PIERRE, S.D. (AP) – A South Dakota legislative board is set to choose among more than 20 proposed topics Tuesday to identify issues lawmakers should study ahead of the 2018 legislative session.

Here's a look at some of the suggestions that members of the Legislature's Executive Board will consider:


A study committee would look at the regulation of nonmeandered waters, which are bodies of water - usually smaller in size - that weren't specially designated during government surveys in the late 1800s. It would encompass private property protections, public access to waters and the regulation and management of nonmeandered waters.

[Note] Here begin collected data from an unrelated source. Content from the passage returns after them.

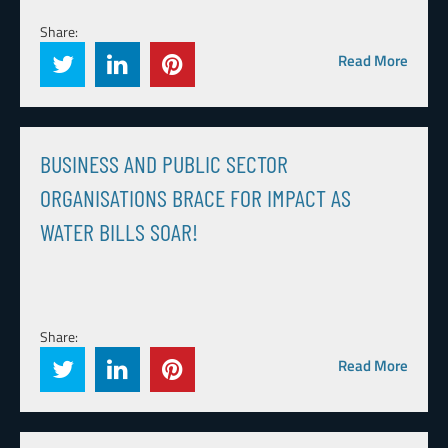
Share:
Read More
BUSINESS AND PUBLIC SECTOR
ORGANISATIONS BRACE FOR IMPACT AS
WATER BILLS SOAR!
Share:
Read More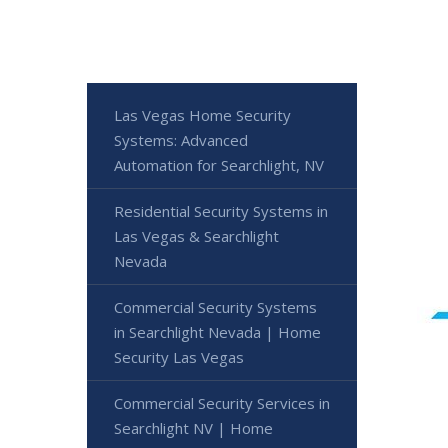
Las Vegas Home Security
Systems: Advanced
Automation for Searchlight, NV
Residential Security Systems in
Las Vegas & Searchlight
Nevada
Commercial Security Systems
in Searchlight Nevada | Home
Security Las Vegas
Commercial Security Services in
Searchlight NV | Home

Several proposed studies would focus on refugees. One would study the financial impact of resettlement on the South Dakota economy. Others would look at the challenges and issues confronting refugees, examine why they have come to South Dakota and look at the impact of government policies on refugees. A Democratic lawmaker also proposed studying how to improve cross-cultural understanding to more effectively integrate immigrants, refugees and religious minorities into the state's workforce.


The study would examine the population of the compound near Pringle, whether citizens have birth certificates or if a death certificate has ever been issued. It would also ask whether polygamy or sex trafficking are taking place.


The study would look at the future of South Dakota's university system, including the impact of population shifts, the structure of tuition and fees and changing career markets. It would also examine the need for a community college system in South Dakota.


Legislators have also proposed tax-related studies on topics ranging from property tax exemptions to laying the groundwork for an extensive study of South Dakota's tax system.


The study would examine the impact of early childhood education in South Dakota, the potential and opportunity of state funding of pre-kindergarten and examine the best early childhood programs in other states.


The proposal would look at issues facing rail expansion, the status of state-owned rail and how to serve underserved areas.